My "Denmark" comment was a tongue-in-cheek reference to our late dispute with the Danes over a piece of rock up North. I shouldn't be suprised that the humour didn't take - it's the Internet, after all.


----------



## zipperhead_cop (3 Feb 2006)

Inch said:
			
		

> Yes, you're quite right, leave it down there so that we can't find out what happened to it. I know that as a Sea King pilot, I wouldn't want to know what the problem was so that it can happen again to more of my friends or even me.
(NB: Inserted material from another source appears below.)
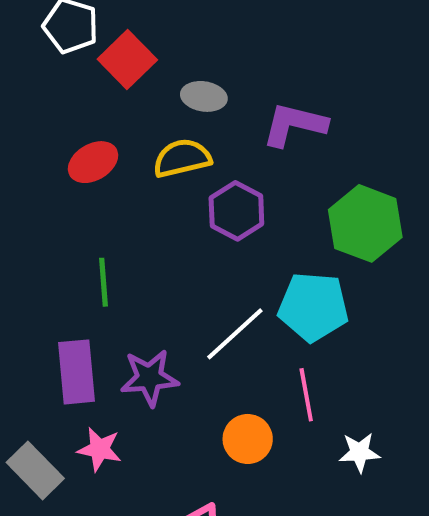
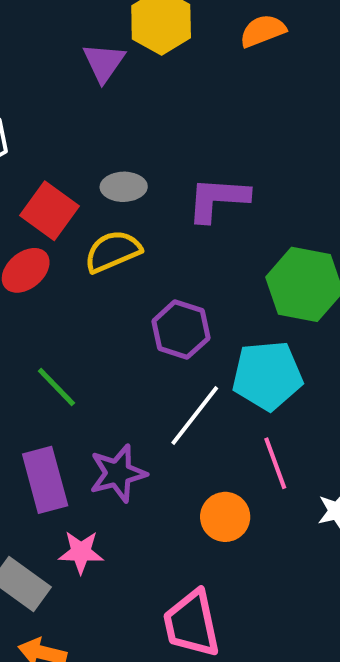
red square: (127, 59) -> (50, 211), moved
purple hexagon: (236, 211) -> (181, 330), moved
green line: (104, 282) -> (56, 387), turned -30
Good thinking.  :



Easy, there Captain Sensitive.  I meant junk the things and get you guys some new kit that doesn't break.  By all means, pull it out of the water and find out that the duct tape holding the patch onto the replaced whatzahoozits came loose.  But by pulling it out, I would hate that to mean that it was going to be fixed and put back in service.  
Is the problem not simply they are old and need to be replaced?  I don't use them, so I don't presume to know anything about them.  I just read about them when they go splash or crunch.


----------



## Scoobie Newbie (3 Feb 2006)

it can sink if it flipped over


----------



## Armymatters (3 Feb 2006)

zipperhead_cop said:
			
		

> Easy, there Captain Sensitive.  I meant junk the things and get you guys some new kit that doesn't break.  By all means, pull it out of the water and find out that the duct tape holding the patch onto the replaced whatzahoozits came loose.  But by pulling it out, I would hate that to mean that it was going to be fixed and put back in service.
> Is the problem not simply they are old and need to be replaced?  I don't use them, so I don't presume to know anything about them.  I just read about them when they go splash or crunch.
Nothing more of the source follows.